Go through the lines below and copy each one that holds the string "Feminization".

_____

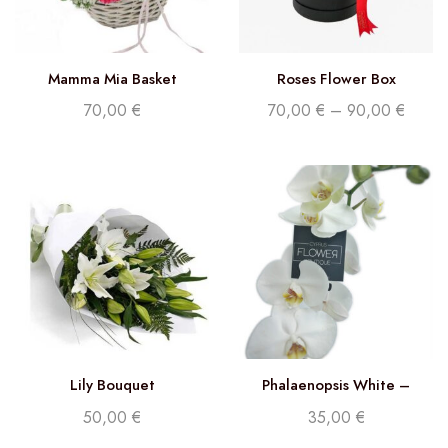
Mamma Mia Basket
Roses Flower Box
70,00
€
70,00
€
–
90,00
€
Lily Bouquet
Phalaenopsis White –
Double stem orchid
50,00
€
35,00
€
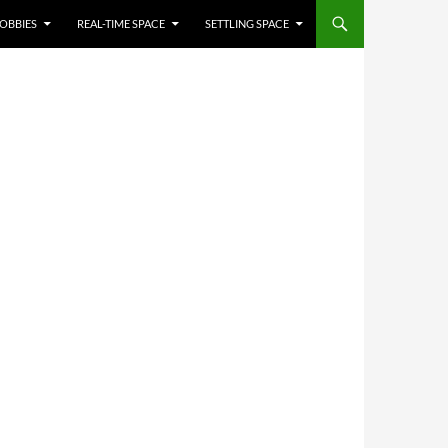
OBBIES
REAL-TIME SPACE
SETTLING SPACE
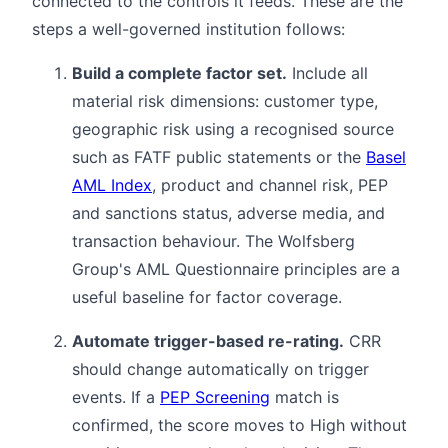
connected to the controls it feeds. These are the
steps a well-governed institution follows:
Build a complete factor set.
Include all
material risk dimensions: customer type,
geographic risk using a recognised source
such as FATF public statements or the
Basel
AML Index
, product and channel risk, PEP
and sanctions status, adverse media, and
transaction behaviour. The Wolfsberg
Group's AML Questionnaire principles are a
useful baseline for factor coverage.
Automate trigger-based re-rating.
CRR
should change automatically on trigger
events. If a
PEP Screening
match is
confirmed, the score moves to High without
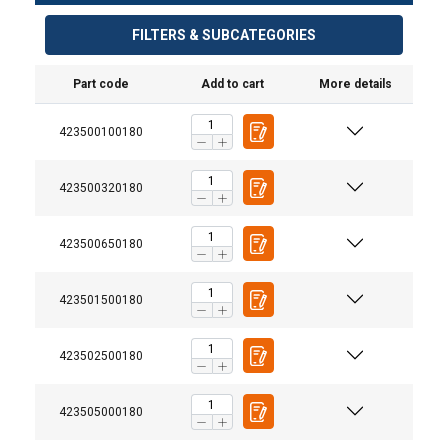
FILTERS & SUBCATEGORIES
Part code
Add to cart
More details
423500100180
423500320180
423500650180
®
TM
423501500180
423502500180
423505000180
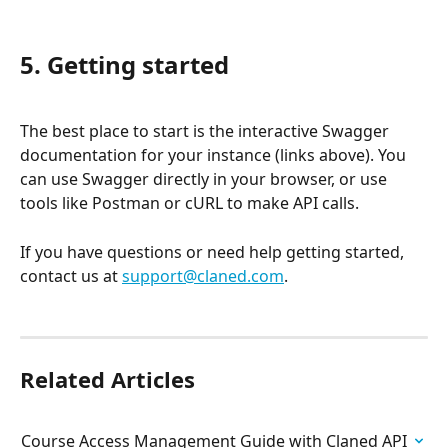
5. Getting started
The best place to start is the interactive Swagger 
documentation for your instance (links above). You 
can use Swagger directly in your browser, or use 
tools like Postman or cURL to make API calls.
If you have questions or need help getting started, 
contact us at 
support@claned.com
.
Related Articles
Course Access Management Guide with Claned API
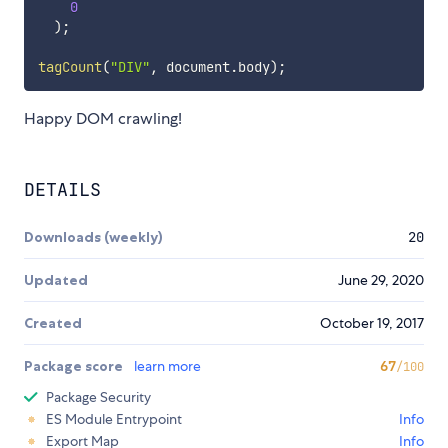
0
)
;
tagCount
(
"DIV"
,
 document
.
body
)
;
Happy DOM crawling!
DETAILS
Downloads (weekly)
20
Updated
June 29, 2020
Created
October 19, 2017
Package score
learn more
67
/100
Package Security
ES Module Entrypoint
Info
Export Map
Info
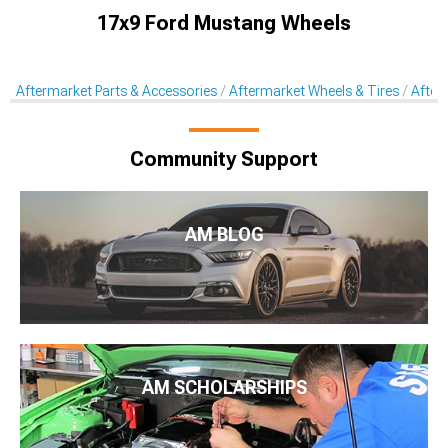
17x9 Ford Mustang Wheels
Aftermarket Parts & Accessories
Aftermarket Wheels & Tires
After
Community Support
AM BLOG
AM SCHOLARSHIPS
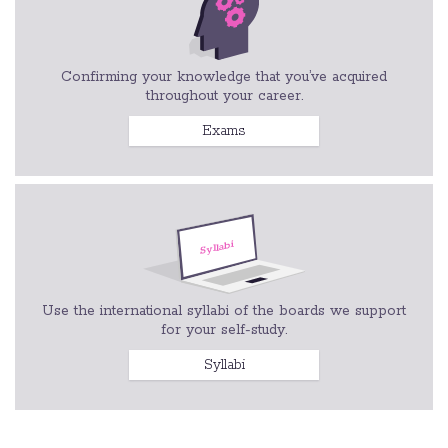
Confirming your knowledge that you’ve acquired
throughout your career.
Exams
Use the international syllabi of the boards we support
for your self-study.
Syllabi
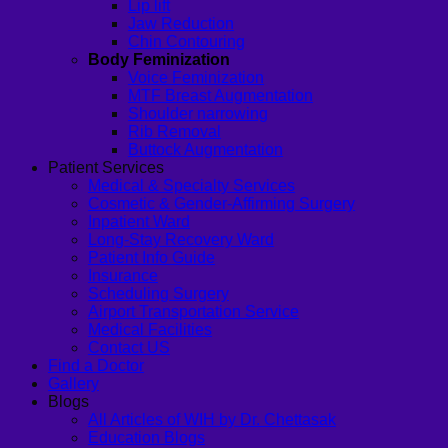
Lip lift
Jaw Reduction
Chin Contouring
Body Feminization
Voice Feminization
MTF Breast Augmentation
Shoulder narrowing
Rib Removal
Buttock Augmentation
Patient Services
Medical & Specialty Services
Cosmetic & Gender-Affirming Surgery
Inpatient Ward
Long-Stay Recovery Ward
Patient Info Guide
Insurance
Scheduling Surgery
Airport Transportation Service
Medical Facilities
Contact US
Find a Doctor
Gallery
Blogs
All Articles of WIH by Dr. Chettasak
Education Blogs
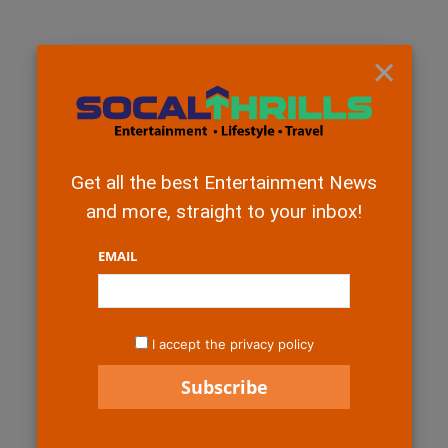
×
Get all the best Entertainment News
and more, straight to your inbox!
EMAIL
I accept the privacy policy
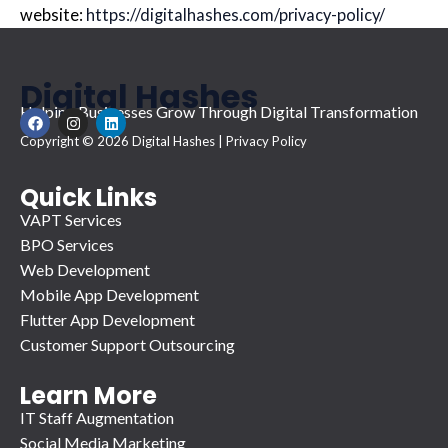
website:
https://digitalhashes.com/privacy-policy/
Digital Hashes
Helping Businesses Grow Through Digital Transformation
F
I
L
a
n
i
Copyright © 2026 Digital Hashes |
Privacy Policy
c
s
n
e
t
k
b
a
e
o
g
d
Quick Links
o
r
i
VAPT Services
k
a
n
m
BPO Services
Web Development
Mobile App Development
Flutter App Development
Customer Support Outsourcing
Learn More
IT Staff Augmentation
Social Media Marketing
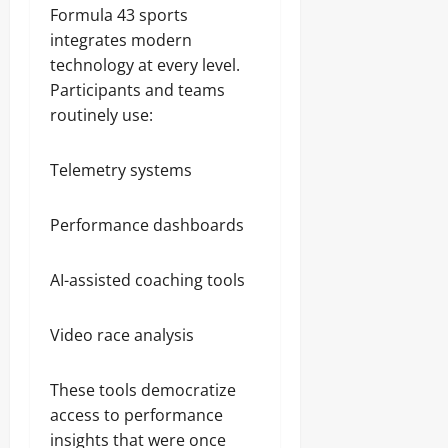
Formula 43 sports
integrates modern
technology at every level.
Participants and teams
routinely use:
Telemetry systems
Performance dashboards
AI-assisted coaching tools
Video race analysis
These tools democratize
access to performance
insights that were once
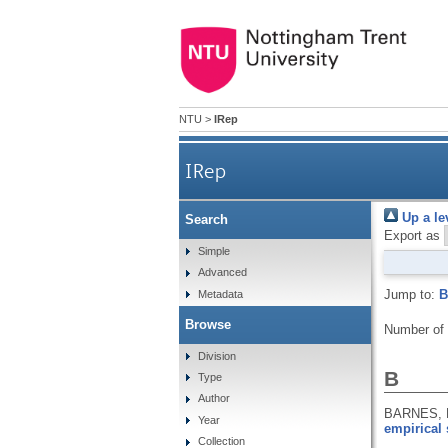
NTU
>
IRep
IRep
Up a le
Search
Export as
Simple
Advanced
Jump to:
B
Metadata
Browse
Number of
Division
B
Type
Author
BARNES, 
Year
empirical 
Collection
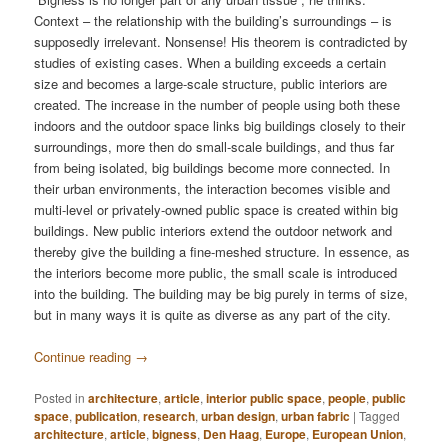
Context – the relationship with the building’s surroundings – is
supposedly irrelevant. Nonsense! His theorem is contradicted by
studies of existing cases. When a building exceeds a certain
size and becomes a large-scale structure, public interiors are
created. The increase in the number of people using both these
indoors and the outdoor space links big buildings closely to their
surroundings, more then do small-scale buildings, and thus far
from being isolated, big buildings become more connected. In
their urban environments, the interaction becomes visible and
multi-level or privately-owned public space is created within big
buildings. New public interiors extend the outdoor network and
thereby give the building a fine-meshed structure. In essence, as
the interiors become more public, the small scale is introduced
into the building. The building may be big purely in terms of size,
but in many ways it is quite as diverse as any part of the city.
Continue reading
→
Posted in
architecture
,
article
,
interior public space
,
people
,
public
space
,
publication
,
research
,
urban design
,
urban fabric
|
Tagged
architecture
,
article
,
bigness
,
Den Haag
,
Europe
,
European Union
,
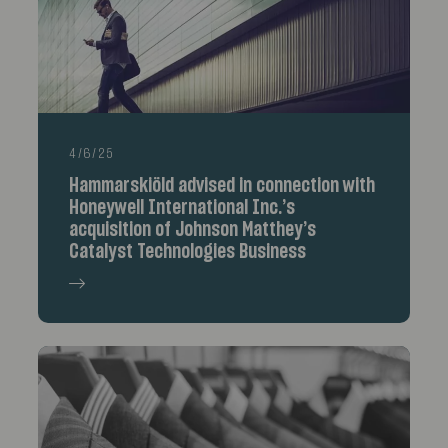
4/6/25
Hammarskiöld advised in connection with
Honeywell International Inc.’s
acquisition of Johnson Matthey’s
Catalyst Technologies Business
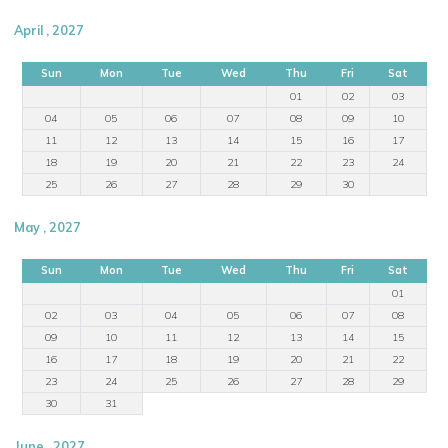
April , 2027
Sun
Mon
Tue
Wed
Thu
Fri
Sat
01
02
03
04
05
06
07
08
09
10
11
12
13
14
15
16
17
18
19
20
21
22
23
24
25
26
27
28
29
30
May , 2027
Sun
Mon
Tue
Wed
Thu
Fri
Sat
01
02
03
04
05
06
07
08
09
10
11
12
13
14
15
16
17
18
19
20
21
22
23
24
25
26
27
28
29
30
31
June , 2027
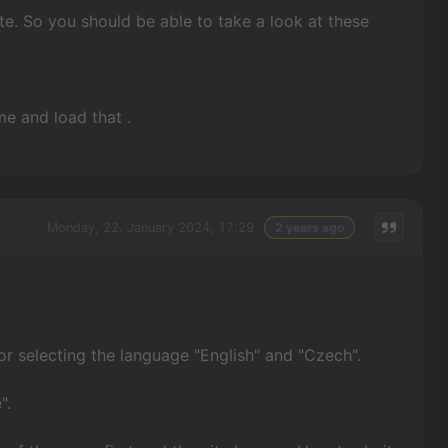
te. So you should be able to take a look at these
me and load that .
Monday, 22. January 2024, 17:29
2 years ago
or selecting the language "English" and "Czech".
".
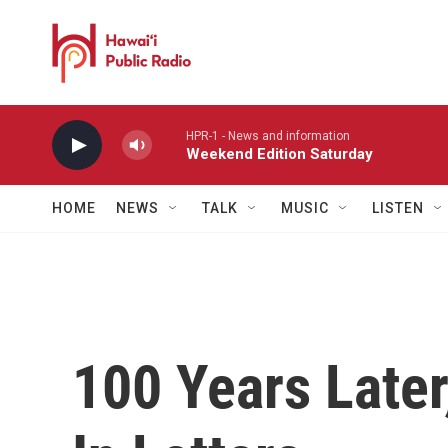
Skip to main content
HPR-1 - News and information
Weekend Edition Saturday
HOME
NEWS
TALK
MUSIC
LISTEN
100 Years Later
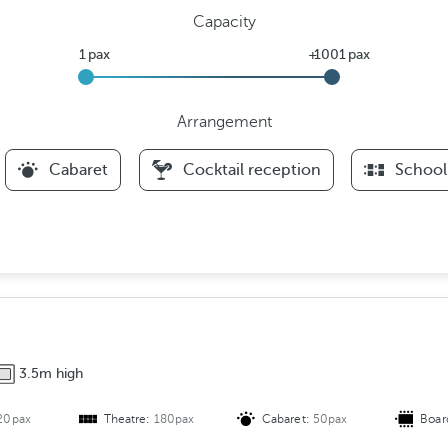
Capacity
Arrangement
F
Cabaret
Cocktail reception
School
i
l
t
e
r
s
A
r
3.5m high
r
a
20pax
Theatre:
180pax
Cabaret:
50pax
Boar
n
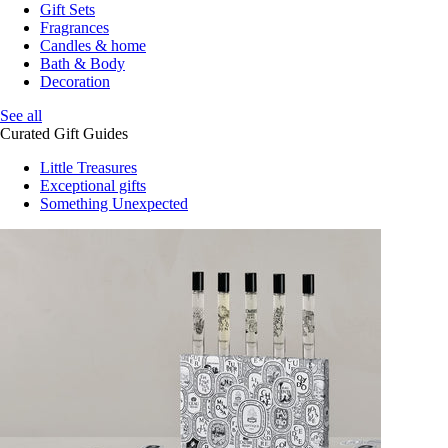
Gift Sets
Fragrances
Candles & home
Bath & Body
Decoration
See all
Curated Gift Guides
Little Treasures
Exceptional gifts
Something Unexpected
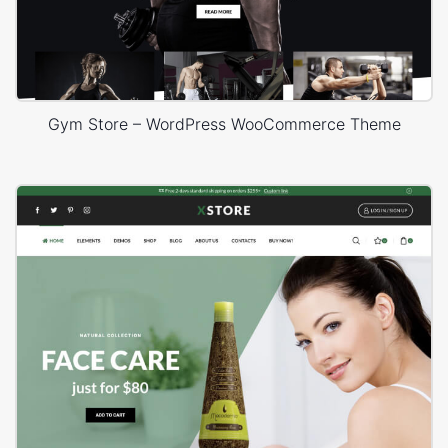
Gym Store – WordPress WooCommerce Theme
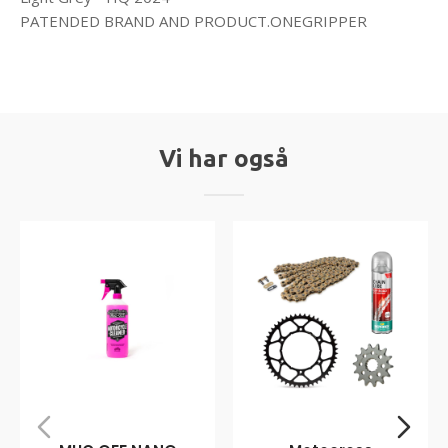
PATENDED BRAND AND PRODUCT.ONEGRIPPER
Vi har også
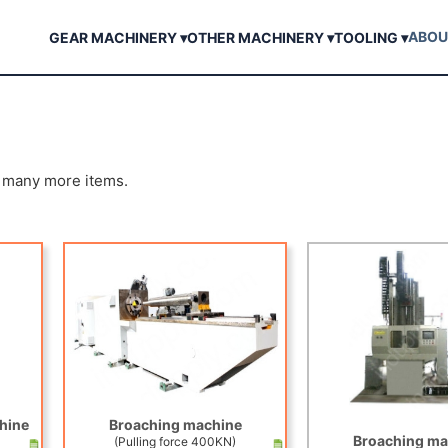
ABOU
GEAR MACHINERY ▾
OTHER MACHINERY ▾
TOOLING ▾
d many more items.
hine
Broaching machine
Broaching ma
(Pulling force 400KN)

_____

Result for this task:
Body Feminization
Voice Feminization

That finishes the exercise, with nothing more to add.